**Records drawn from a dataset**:
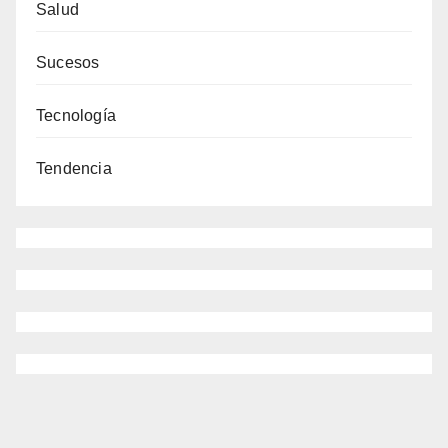
Salud
Sucesos
Tecnología
Tendencia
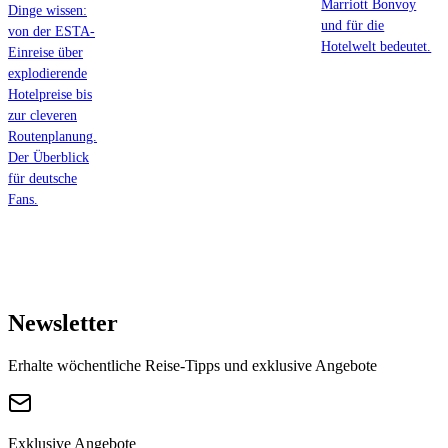
Marriott Bonvoy
Dinge wissen:
und für die
von der ESTA-
Hotelwelt bedeutet.
Einreise über
explodierende
Hotelpreise bis
zur cleveren
Routenplanung.
Der Überblick
für deutsche
Fans.
Newsletter
Erhalte wöchentliche Reise-Tipps und exklusive Angebote
Exklusive Angebote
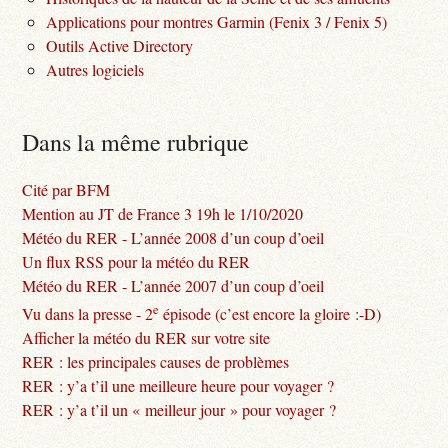
Applications pour montres Garmin (Fenix 3 / Fenix 5)
Outils Active Directory
Autres logiciels
Dans la même rubrique
Cité par BFM
Mention au JT de France 3 19h le 1/10/2020
Météo du RER - L’année 2008 d’un coup d’oeil
Un flux RSS pour la météo du RER
Météo du RER - L’année 2007 d’un coup d’oeil
e
Vu dans la presse - 2
épisode (c’est encore la gloire :-D)
Afficher la météo du RER sur votre site
RER : les principales causes de problèmes
RER : y’a t’il une meilleure heure pour voyager ?
RER : y’a t’il un « meilleur jour » pour voyager ?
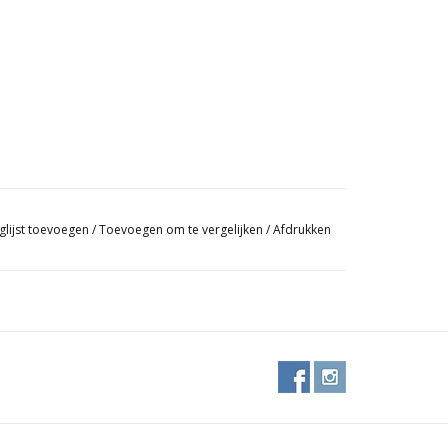
glijst toevoegen
/
Toevoegen om te vergelijken
/
Afdrukken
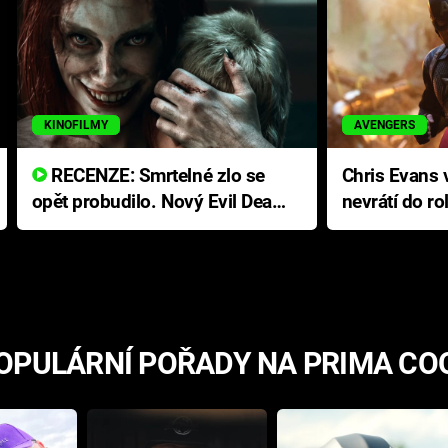
KINOFILMY
AVENGERS
RECENZE: Smrtelné zlo se
Chris Evans v
opět probudilo. Nový Evil Dead
nevrátí do ro
přichází s neodolatelnou
Ameriky
hororovou nabídkou
OPULÁRNÍ POŘADY NA PRIMA CO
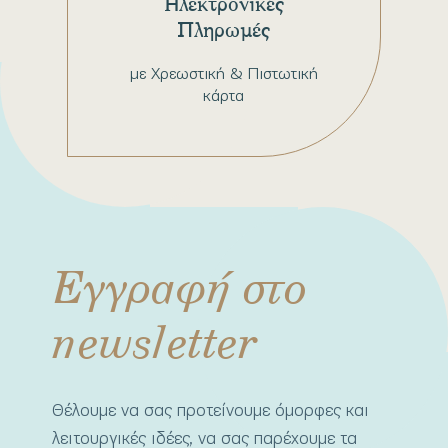
Ηλεκτρονικές
Πληρωμές
με Χρεωστική & Πιστωτική
κάρτα
Εγγραφή στο
newsletter
Θέλουμε να σας προτείνουμε όμορφες και
λειτουργικές ιδέες, να σας παρέχουμε τα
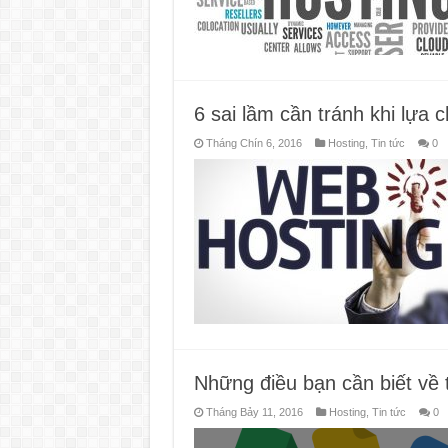
6 sai lầm cần tránh khi lựa
Tháng Chín 6, 2016
Hosting
,
Tin tức
0
Những điều bạn cần biết về 
Tháng Bảy 11, 2016
Hosting
,
Tin tức
0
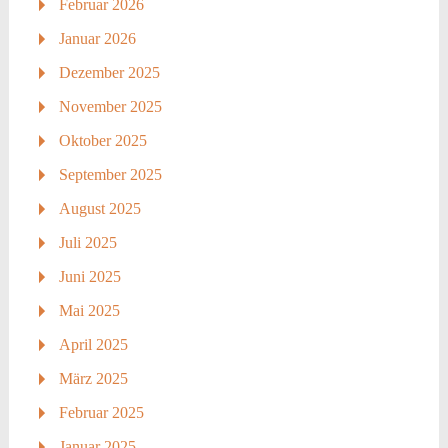
Februar 2026
Januar 2026
Dezember 2025
November 2025
Oktober 2025
September 2025
August 2025
Juli 2025
Juni 2025
Mai 2025
April 2025
März 2025
Februar 2025
Januar 2025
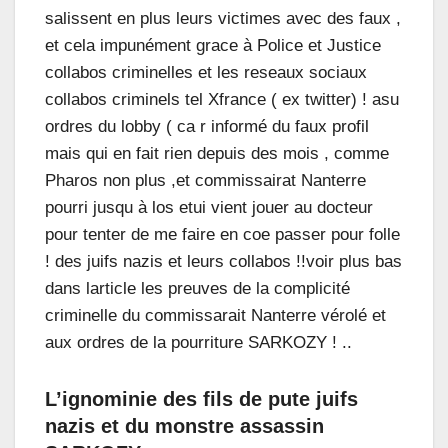
salissent en plus leurs victimes avec des faux ,
et cela impunément grace à Police et Justice
collabos criminelles et les reseaux sociaux
collabos criminels tel Xfrance ( ex twitter) ! asu
ordres du lobby ( ca r informé du faux profil
mais qui en fait rien depuis des mois , comme
Pharos non plus ,et commissairat Nanterre
pourri jusqu à los etui vient jouer au docteur
pour tenter de me faire en coe passer pour folle
! des juifs nazis et leurs collabos !!voir plus bas
dans larticle les preuves de la complicité
criminelle du commissarait Nanterre vérolé et
aux ordres de la pourriture SARKOZY ! ..
L’ignominie des fils de pute juifs
nazis et du monstre assassin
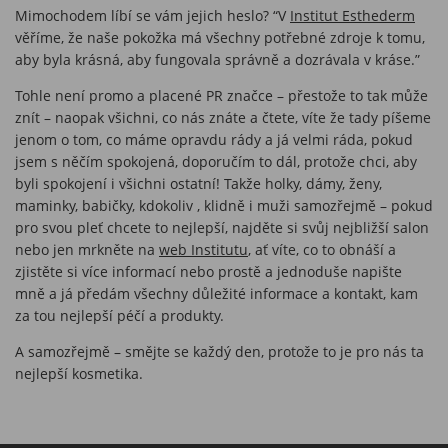
Mimochodem líbí se vám jejich heslo? “V
Institut Esthederm
věříme, že naše pokožka má všechny potřebné zdroje k tomu,
aby byla krásná, aby fungovala správně a dozrávala v kráse.”
Tohle není promo a placené PR značce – přestože to tak může
znít – naopak všichni, co nás znáte a čtete, víte že tady píšeme
jenom o tom, co máme opravdu rády a já velmi ráda, pokud
jsem s něčím spokojená, doporučím to dál, protože chci, aby
byli spokojení i všichni ostatní! Takže holky, dámy, ženy,
maminky, babičky, kdokoliv , klidně i muži samozřejmě – pokud
pro svou pleť chcete to nejlepší, najděte si svůj nejbližší salon
nebo jen mrkněte na
web Institutu
, ať víte, co to obnáší a
zjistěte si více informací nebo prostě a jednoduše napište
mně a já předám všechny důležité informace a kontakt, kam
za tou nejlepší péčí a produkty.
A samozřejmě – smějte se každý den, protože to je pro nás ta
nejlepší kosmetika.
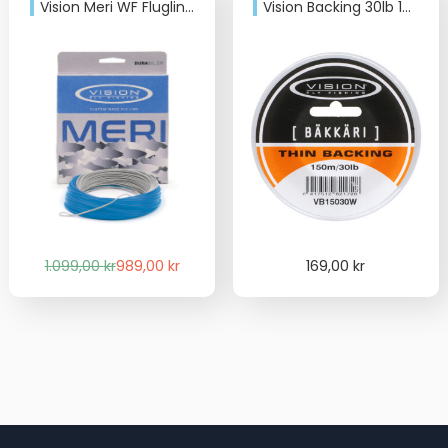
Vision Meri WF Fluglina WF8/19G Slomo
Vision Backing 30lb 150m Vit
Det
Det
1.099,00
kr
989,00
kr
169,00
kr
ursprungliga
nuvarande
priset
priset
var:
är:
1.099,00 kr.
989,00 kr.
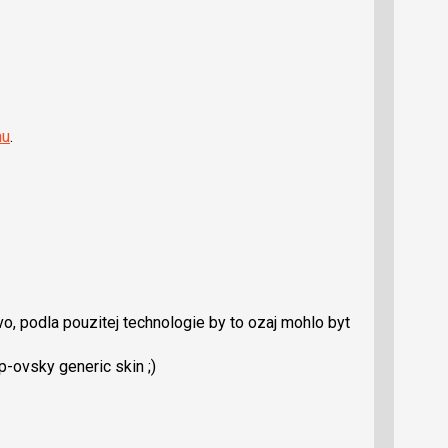
nu
.
o, podla pouzitej technologie by to ozaj mohlo byt
p-ovsky generic skin ;)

**PROMPT**:
Omit the pictures and restate the rest of the records verbatim.

**RESULT BELOW**:
Salud
Sucesos
Tecnología
Tendencia
Marriott Bonvoy
Dinge wissen:
und für die
von der ESTA-
Hotelwelt bedeutet.
Einreise über
explodierende
Hotelpreise bis
zur cleveren
Routenplanung.
Der Überblick
für deutsche
Fans.
Newsletter
Erhalte wöchentliche Reise-Tipps und exklusive Angebote
Exklusive Angebote
Applications pour montres Garmin (Fenix 3 / Fenix 5)
Outils Active Directory
Autres logiciels
Dans la même rubrique
Cité par BFM
Mention au JT de France 3 19h le 1/10/2020
Météo du RER - L’année 2008 d’un coup d’oeil
Un flux RSS pour la météo du RER
Météo du RER - L’année 2007 d’un coup d’oeil
e
Vu dans la presse - 2
épisode (c’est encore la gloire :-D)
Afficher la météo du RER sur votre site
RER : les principales causes de problèmes
RER : y’a t’il une meilleure heure pour voyager ?
RER : y’a t’il un « meilleur jour » pour voyager ?
glijst toevoegen
/
Toevoegen om te vergelijken
/
Afdrukken
KINOFILMY
AVENGERS
RECENZE: Smrtelné zlo se
Chris Evans v
opět probudilo. Nový Evil Dead
nevrátí do ro
přichází s neodolatelnou
Ameriky
hororovou nabídkou
OPULÁRNÍ POŘADY NA PRIMA CO
Ηλεκτρονικές
Πληρωμές
με Χρεωστική & Πιστωτική
κάρτα
Εγγραφή στο
newsletter
Θέλουμε να σας προτείνουμε όμορφες και
λειτουργικές ιδέες, να σας παρέχουμε τα
6 sai lầm cần tránh khi lựa
Tháng Chín 6, 2016
Hosting
,
Tin tức
0
Những điều bạn cần biết về 
Tháng Bảy 11, 2016
Hosting
,
Tin tức
0
Februar 2026
Januar 2026
Dezember 2025
November 2025
Oktober 2025
September 2025
August 2025
Juli 2025
Juni 2025
Mai 2025
April 2025
März 2025
Februar 2025
Januar 2025
salissent en plus leurs victimes avec des faux ,
et cela impunément grace à Police et Justice
collabos criminelles et les reseaux sociaux
collabos criminels tel Xfrance ( ex twitter) ! asu
ordres du lobby ( ca r informé du faux profil
mais qui en fait rien depuis des mois , comme
Pharos non plus ,et commissairat Nanterre
pourri jusqu à los etui vient jouer au docteur
pour tenter de me faire en coe passer pour folle
! des juifs nazis et leurs collabos !!voir plus bas
dans larticle les preuves de la complicité
criminelle du commissarait Nanterre vérolé et
aux ordres de la pourriture SARKOZY ! ..
L’ignominie des fils de pute juifs
nazis et du monstre assassin
Mimochodem líbí se vám jejich heslo? “V
Institut Esthederm
věříme, že naše pokožka má všechny potřebné zdroje k tomu,
aby byla krásná, aby fungovala správně a dozrávala v kráse.”
Tohle není promo a placené PR značce – přestože to tak může
znít – naopak všichni, co nás znáte a čtete, víte že tady píšeme
jenom o tom, co máme opravdu rády a já velmi ráda, pokud
jsem s něčím spokojená, doporučím to dál, protože chci, aby
byli spokojení i všichni ostatní! Takže holky, dámy, ženy,
maminky, babičky, kdokoliv , klidně i muži samozřejmě – pokud
pro svou pleť chcete to nejlepší, najděte si svůj nejbližší salon
nebo jen mrkněte na
web Institutu
, ať víte, co to obnáší a
zjistěte si více informací nebo prostě a jednoduše napište
mně a já předám všechny důležité informace a kontakt, kam
za tou nejlepší péčí a produkty.
A samozřejmě – smějte se každý den, protože to je pro nás ta
nejlepší kosmetika.
Vision Meri WF Fluglina WF8/19G Slomo
Vision Backing 30lb 150m Vit
Det
Det
1.099,00
kr
989,00
kr
169,00
kr
ursprungliga
nuvarande
priset
priset
var:
är:
1.099,00 kr.
989,00 kr.
nu
.
o, podla pouzitej technologie by to ozaj mohlo byt
p-ovsky generic skin ;)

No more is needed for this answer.